1. FC Nürnberg: Seit Jens Hegeler beim Club ist, ist er eine Bank. In der letzten Saison stand er in allen 34 Partien auf den Platz, in dieser Spielzeit war er ebenfalls immer mit dabei - bis zum letzten Spieltag. Da schaffte es der Mittelfeldspieler fürs Spiel gegen Mainz nicht mal in den Kader und musste stattdessen in der zweiten Mannschaft ran. "Zu schlecht" seien Hegelers Leistungen zuletzt gewesen, erklärte Coach Dieter Hecking. Hegelers große Stärke ist gleichzeitig sein größtes Problem: Er kann im Mittelfeld überall spielen, wird deshalb häufig hin- und hergeschoben, kann sich dadurch aber nicht für eine bestimmte Position empfehlen. Nun gilt es aber ohnehin erstmal, sich wieder für einen Kaderplatz zu empfehlen. Wie schnell man raus ist, hat Hegeler zuletzt gesehen. Dass es auch andersrum laufen kann, deutet Hecking an: "Vielleicht spielt er schon in Wolfsburg wieder eine tragende Rolle."

FC Bayern München: Anfang des Jahres verlor Rouven Sattelmaier seinen Platz im Tor der kleinen Bayern.
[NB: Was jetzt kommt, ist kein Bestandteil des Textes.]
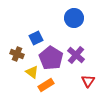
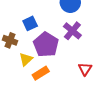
purple cross: (76, 55) -> (72, 31), moved
yellow triangle: (32, 72) -> (26, 59), turned 40

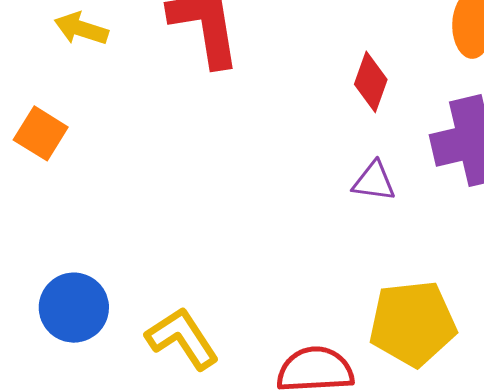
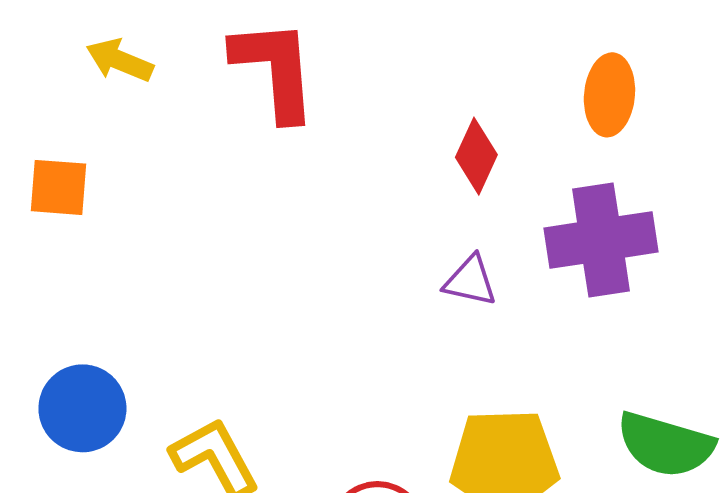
orange square: (41, 133) -> (58, 187), turned -32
Vertreter Maximilian Riedmüller "nutzte" eine Verletzung der etatmäßigen Nummer eins und überzeugte den damaligen Trainer Hermann Gerland mit starken Leistungen in der 3. Liga. Gerland beförderte Riedmüller zur Nummer eins, Gerlands Nachfolger Andries Jonker hielt an Riedmüller fest. In den ersten acht Spielen kassierte der FC Bayern II in der Regionalliga 18 Tore, gegen den KSC II und FSV Frankfurt II jeweils fünf. Am 9. Spieltag stand nicht mehr Riedmüller, sondern Sattelmaier im Tor. Diesmal war's andersrum: Riedmüller verletzte sich, Sattelmaier - quasi nun die Nummer drei der Profis - nutzte seine Chance. Beim 1:0 in Hoffenheim rettete er den zweiten Saisonsieg über die Zeit. Auf der Bank saß der 19-jährige Daniel Müller. Neuer Konkurrenzkampf im Bayern-Tor? Jedenfalls lobte Jonker Sattelmaiers "ruhige, souveräne Spielweise". Weitere Lichtblicke für die kleinen Bayern: ein klasse Tor von Takashi Usami im Anschluss an ein "schönes Dribbling" (Jonker) und eine ansprechende Leistung von Neuzugang Dale Jennings.

Hannover 96: Im letzten Jahr war Didier "Dieter" Ya Konan noch der Alpharüde in Mirko Slomkas Wunderrudel, in dieser Saison aber will es beim Ivorer nicht so richtig funktionieren. Erst lange verletzt, dann angeblich ein bisschen zu dick und schließlich nur noch Stürmer Nummer drei hinter den formstarken Moa Abdelloue und Jan Schlaudraff. Mit seinem sehenswerten Siegtreffer gegen Dortmund schien dann der Knoten endlich geplatzt zu sein.

Allerdings: Im folgenden Spiel gegen Augsburg blieb er blass, drei Tage später zog er sich erneut eine Adduktoren-Verletzung zu, fehlte in der Europa League und landete am letzten Spieltag gegen Bremen wieder auf der Bank. Doch Ya Konan ist nicht der Typ, der deshalb hyperventilieren würde. Er vertraut auf Gott, seine Qualitäten und auf seine Einstellung: "Wenn deine Einstellung und dein Auftreten nicht stimmen, werden dich die Fans nicht akzeptieren. Man muss für sein Team kämpfen und eine gute Mentalität haben, dann geht es dir als Profi auch gut."